—Order, Supreme Court, New York County (Leland DeGrasse, J.), entered on or about November 1, 1993, which, in a forfeiture proceeding pursuant to CPLR article 13-A, denied plaintiff District Attorney’s motion to quash defendants’ subpoenas directing two prosecution witnesses in the underlying criminal action to testify before a Special Referee at a hearing previously ordered in connection with the District Attorney’s application for an attachment of the proceeds or substituted proceeds of defendants’ alleged crimes, unanimously affirmed, without costs.
Preliminarily, we agree with the District Attorney that he has standing to move to quash subpoenas that would have an impact on the underlying criminal case (see, Matter of Morgenthau v Cooke, 56 NY2d 24, 30), that the order denying such motion is appealable (Matter of Cunningham v Nadjari, 39 NY2d 314, 317), and that by merely stipulating to adjourn the hearing he made no concessions concerning what type of hearing would be held or which witnesses would be called.
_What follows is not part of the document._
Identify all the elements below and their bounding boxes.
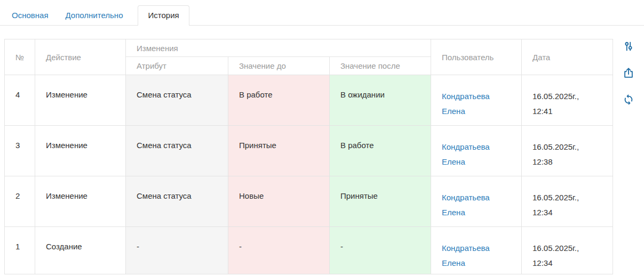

In order to invoke the provisional remedy of attachment under the asset forfeiture statute, the District Attorney, as "claiming authority”, was required to demonstrate, inter alia, "a substantial probability that [it] will prevail on the issue of forfeiture” (CPLR 1312 [3] [a]). The District Attorney contends that the IAS Court improperly granted an evidentiary hearing on that subject, but the issue is not reviewable because of the District Attorney’s failure to appeal from the appealable order of reference to hear and report (General Elec. Co. v Rabin, 177 AD2d 354, 356-357), which implicitly directed an evidentiary proceeding comparable to a nonjury trial (see, CPLR 4320 [a]). In any event, the IAS Court had the discretion to order an *119evidentiary hearing (see, Kuriansky v Bed-Stuy Health Care Corp., 135 AD2d 160, 170-171, affd 73 NY2d 875), and properly exercised it, since the mere summaries of defendants’ conversations making up the District Attorney’s written submissions are susceptible to differing interpretations and show less than a substantial probability that the underlying banking transaction was criminal in nature. This apparent factual dispute also made it a proper exercise of discretion to permit defendants to subpoena the other participants in these conversations, who will be the main prosecution witnesses in the underlying criminal case. The policy considerations that normally weigh against the use of compulsory process to obtain wide-ranging disclosure in a criminal case (see, People v Chipp, 75 NY2d 327, 337-338) are outweighed in this civil proceeding by the need to show a substantial probability of convictions, attributable to the District Attorney’s persistence in seeking the attachment. Concur—Murphy, P. J., Carro, Asch, Nardelli and Williams, JJ.